About this exercise. Give again exactly the lines that run from the start of the records to the line holding "Activities/ Uses of the Landscape", both ends counted. Do not include the pictures.

>>>

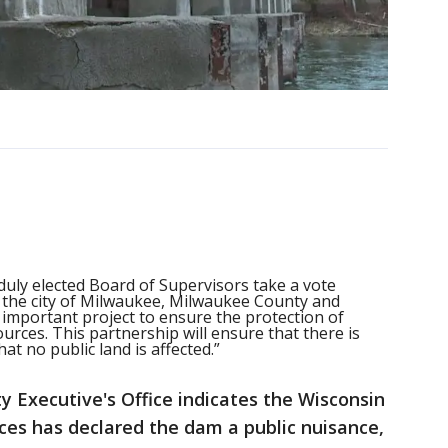
 duly elected Board of Supervisors take a vote
 the city of Milwaukee, Milwaukee County and
 important project to ensure the protection of
urces. This partnership will ensure that there is
at no public land is affected.”
 Executive's Office indicates the Wisconsin
es has declared the dam a public nuisance,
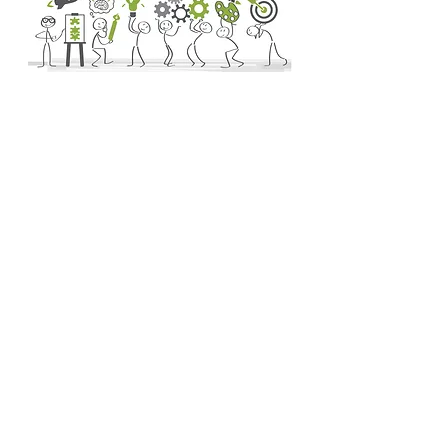
Other Opportunities
Landscape designers study the relationship
between people and outdoor spaces. They
assess their client's needs and use expert
spatial awareness to create practical and
functional design solutions. Consider
booking an hourly consultation with a
designer before embarking on a DIY
landscape project to learn more about :
The Property's Opportunities
The Property's Constraints
Activities/ Uses of the Landscape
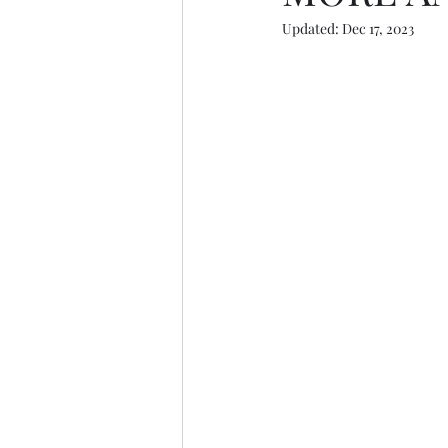
Updated:
Dec 17, 2023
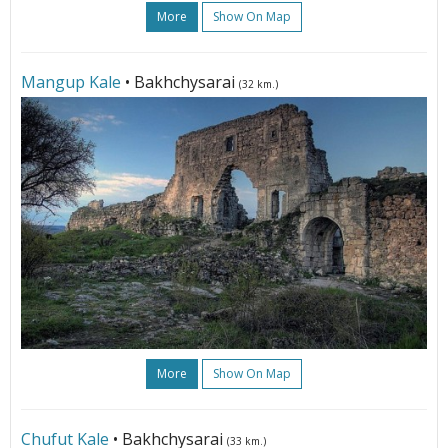
More
Show On Map
Mangup Kale
• Bakhchysarai
(32 km.)
More
Show On Map
Chufut Kale
• Bakhchysarai
(33 km.)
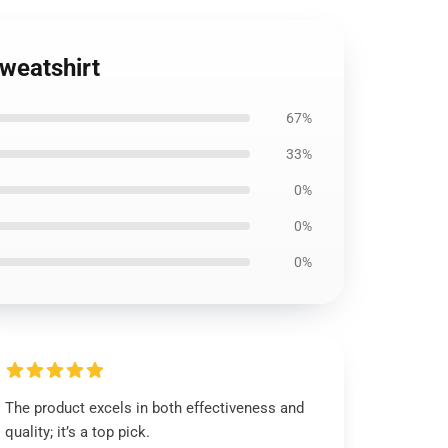
Sweatshirt
67%
33%
0%
0%
0%
The product excels in both effectiveness and
quality; it’s a top pick.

<<<

Your solution.
 duly elected Board of Supervisors take a vote
 the city of Milwaukee, Milwaukee County and
 important project to ensure the protection of
urces. This partnership will ensure that there is
at no public land is affected.”
 Executive's Office indicates the Wisconsin
es has declared the dam a public nuisance,
Other Opportunities
Landscape designers study the relationship
between people and outdoor spaces. They
assess their client's needs and use expert
spatial awareness to create practical and
functional design solutions. Consider
booking an hourly consultation with a
designer before embarking on a DIY
landscape project to learn more about :
The Property's Opportunities
The Property's Constraints
Activities/ Uses of the Landscape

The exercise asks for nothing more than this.